The hearing at Westminster Magistrates’ Court was supposed to happen earlier but was vacated to allow ‘ongoing’ discussion with the US suspect.
Sacoolas is accused of causing death by dangerous driving following a fatal road crash outside a US military base in the UK in August, 2019.
Dunn, a 19-year-old British man died following a road traffic collision, on August 27, 2019.
He was riding his motorcycle near Croughton, Northamptonshire, when a car travelling in the opposite direction and on the wrong side of the road collided with him.
The car was driven by Anne Sacoolas, the wife of CIA employee Jonathan Sacoolas, stationed at the time at USAF listening station RAF Croughton.
Sacoolas admitted that she had been driving the car on the wrong side of the road, and the police said that, based on CCTV footage, they believed that to be true. Dunn was pronounced dead at the Major Trauma Centre of John Radcliffe Hospital, Oxford.
The fallout of the handling of the collision has been diplomatic tension between UK and the US.
The US assisted Sacoolas’ flight from England and the state department lent support for her claims to diplomatic immunity.
On 20 December 2019, the Crown Prosecution Service announced that Anne Sacoolas was to be charged with causing death by dangerous driving, with the case later referred to Westminster Magistrates’ Court for a hearing on 29 September 2022.
Today in a statement confirming the court date, the Crown Prosecution Service said: “A hearing has been scheduled for September 29 at Westminster Magistrates’ Court.
“We remind everyone that Mrs.
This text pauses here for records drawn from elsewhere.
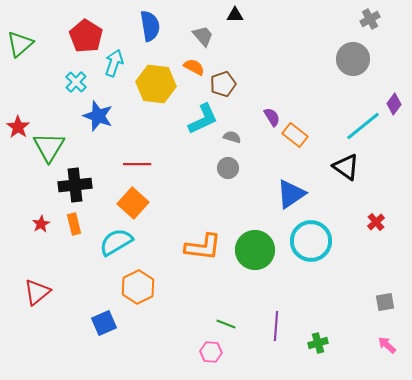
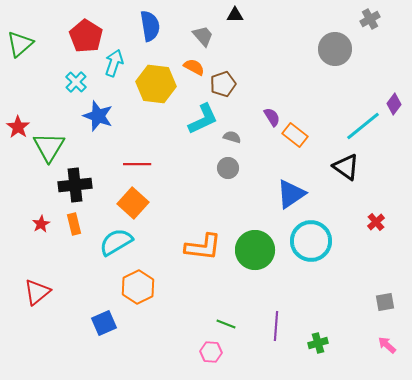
gray circle at (353, 59): moved 18 px left, 10 px up
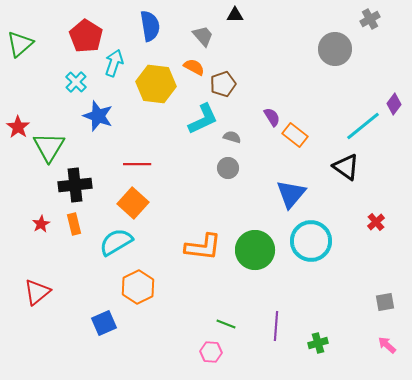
blue triangle at (291, 194): rotated 16 degrees counterclockwise
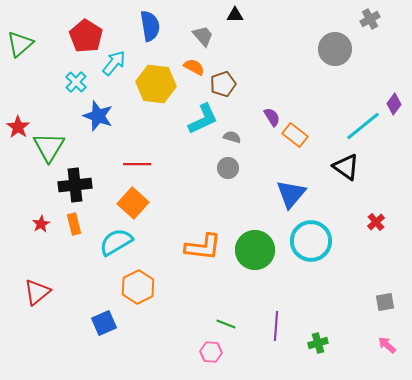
cyan arrow at (114, 63): rotated 20 degrees clockwise
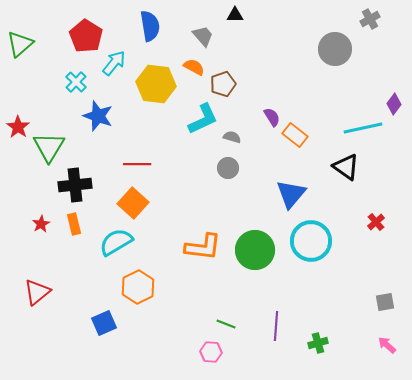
cyan line at (363, 126): moved 2 px down; rotated 27 degrees clockwise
Sacoolas has a right to a fair trial and there should be no reporting, commentary or sharing of information online which could in any way prejudice any proceedings.”
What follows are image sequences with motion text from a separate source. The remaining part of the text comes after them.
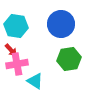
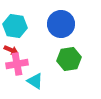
cyan hexagon: moved 1 px left
red arrow: rotated 24 degrees counterclockwise
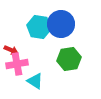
cyan hexagon: moved 24 px right, 1 px down
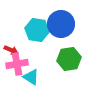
cyan hexagon: moved 2 px left, 3 px down
cyan triangle: moved 4 px left, 4 px up
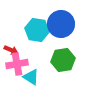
green hexagon: moved 6 px left, 1 px down
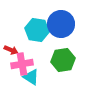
pink cross: moved 5 px right
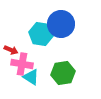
cyan hexagon: moved 4 px right, 4 px down
green hexagon: moved 13 px down
pink cross: rotated 20 degrees clockwise
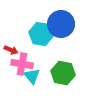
green hexagon: rotated 20 degrees clockwise
cyan triangle: moved 1 px right, 1 px up; rotated 18 degrees clockwise
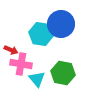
pink cross: moved 1 px left
cyan triangle: moved 5 px right, 3 px down
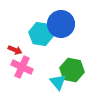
red arrow: moved 4 px right
pink cross: moved 1 px right, 3 px down; rotated 15 degrees clockwise
green hexagon: moved 9 px right, 3 px up
cyan triangle: moved 21 px right, 3 px down
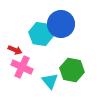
cyan triangle: moved 8 px left, 1 px up
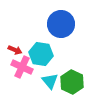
cyan hexagon: moved 20 px down
green hexagon: moved 12 px down; rotated 15 degrees clockwise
After the suspect asserted diplomatic immunity backed by the US government following the collision, she was able to leave the UK 19 days after the incident.
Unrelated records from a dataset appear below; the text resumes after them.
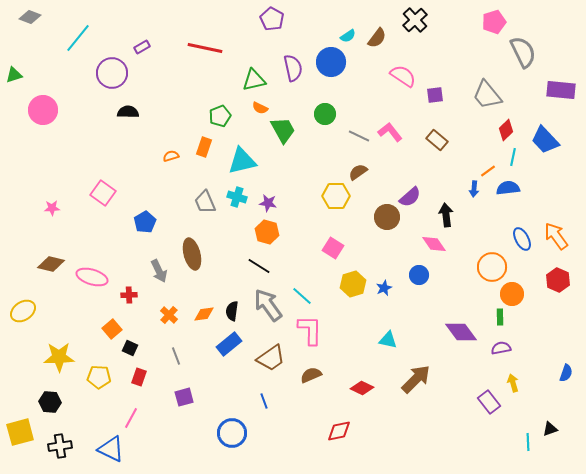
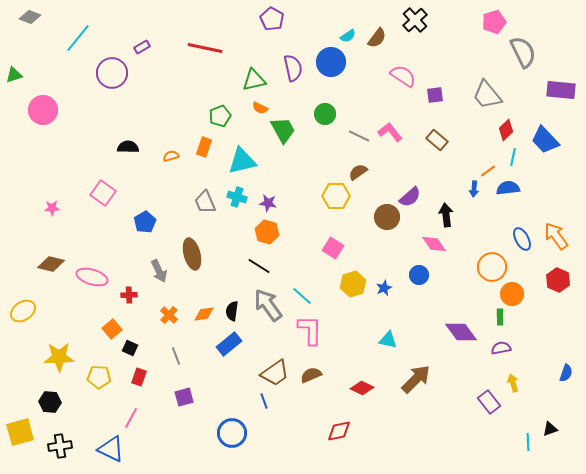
black semicircle at (128, 112): moved 35 px down
brown trapezoid at (271, 358): moved 4 px right, 15 px down
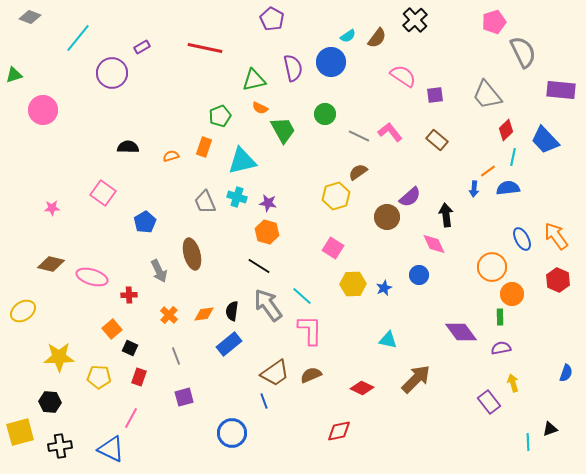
yellow hexagon at (336, 196): rotated 16 degrees counterclockwise
pink diamond at (434, 244): rotated 10 degrees clockwise
yellow hexagon at (353, 284): rotated 15 degrees clockwise
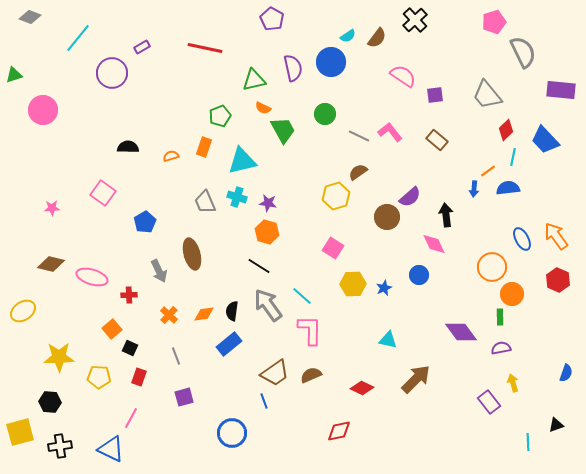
orange semicircle at (260, 108): moved 3 px right
black triangle at (550, 429): moved 6 px right, 4 px up
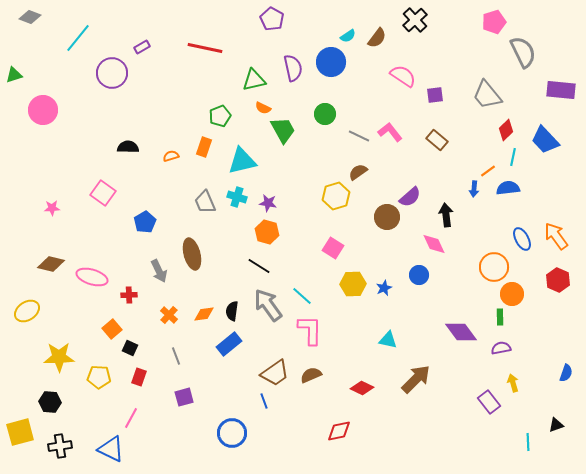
orange circle at (492, 267): moved 2 px right
yellow ellipse at (23, 311): moved 4 px right
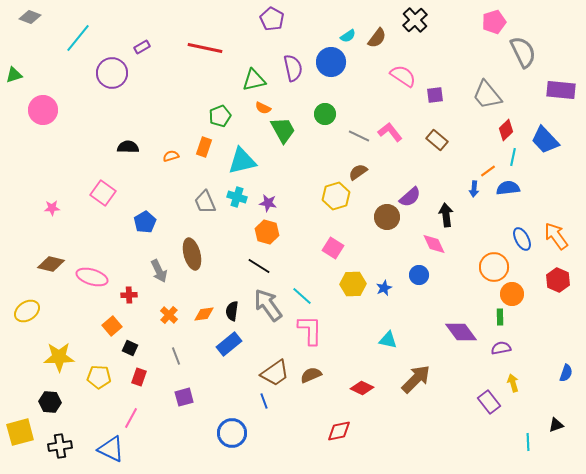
orange square at (112, 329): moved 3 px up
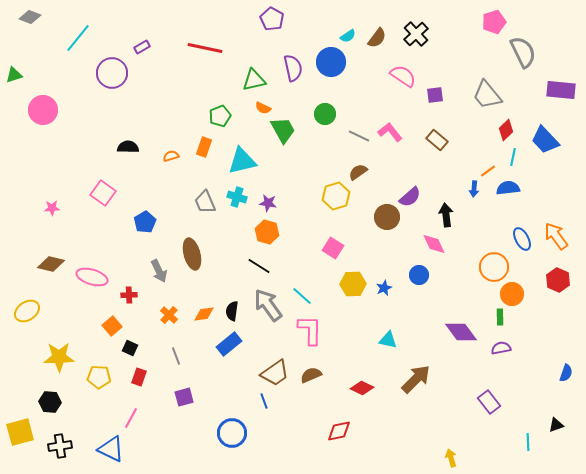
black cross at (415, 20): moved 1 px right, 14 px down
yellow arrow at (513, 383): moved 62 px left, 75 px down
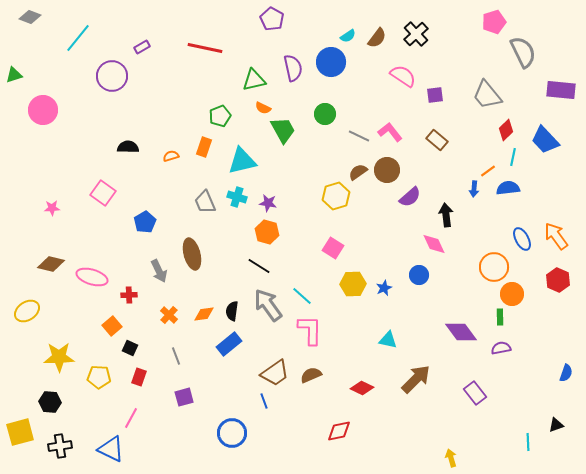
purple circle at (112, 73): moved 3 px down
brown circle at (387, 217): moved 47 px up
purple rectangle at (489, 402): moved 14 px left, 9 px up
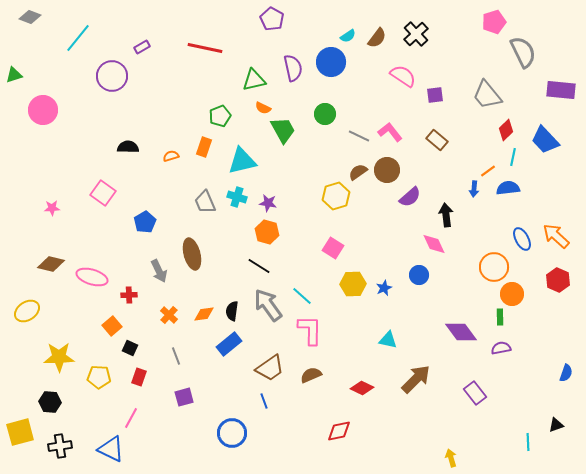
orange arrow at (556, 236): rotated 12 degrees counterclockwise
brown trapezoid at (275, 373): moved 5 px left, 5 px up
In December after the CPS announced that it remained ‘committed to securing justice in this matter,’ Sacoolas’ attorneys said: ‘While we have always been willing to discuss a virtual hearing, there is no agreement at this time.’
An extradition request for Sacoolas was submitted by the Home Office after she was charged with death by dangerous driving, but that was rejected by the US State Department in January 2020.
The Dunn family were then advised that, although there could be no criminal proceedings in the US, they could bring a civil claim for damages against Sacoolas as her immunity was no longer valid when she returned to her home country.
Lawyers acting on behalf of Sacoolas and her husband Jonathan attempted to throw the case out on the grounds it should be heard in the UK.
Judge Thomas Ellis dismissed Sacoolas’ submissions that the UK was a ‘more convenient’ forum, keeping the case in Virginia, describing the motion as ‘not warranted’.
Harry’s parents then flew out to the US to give evidence under oath as part of the ‘discovery’ process.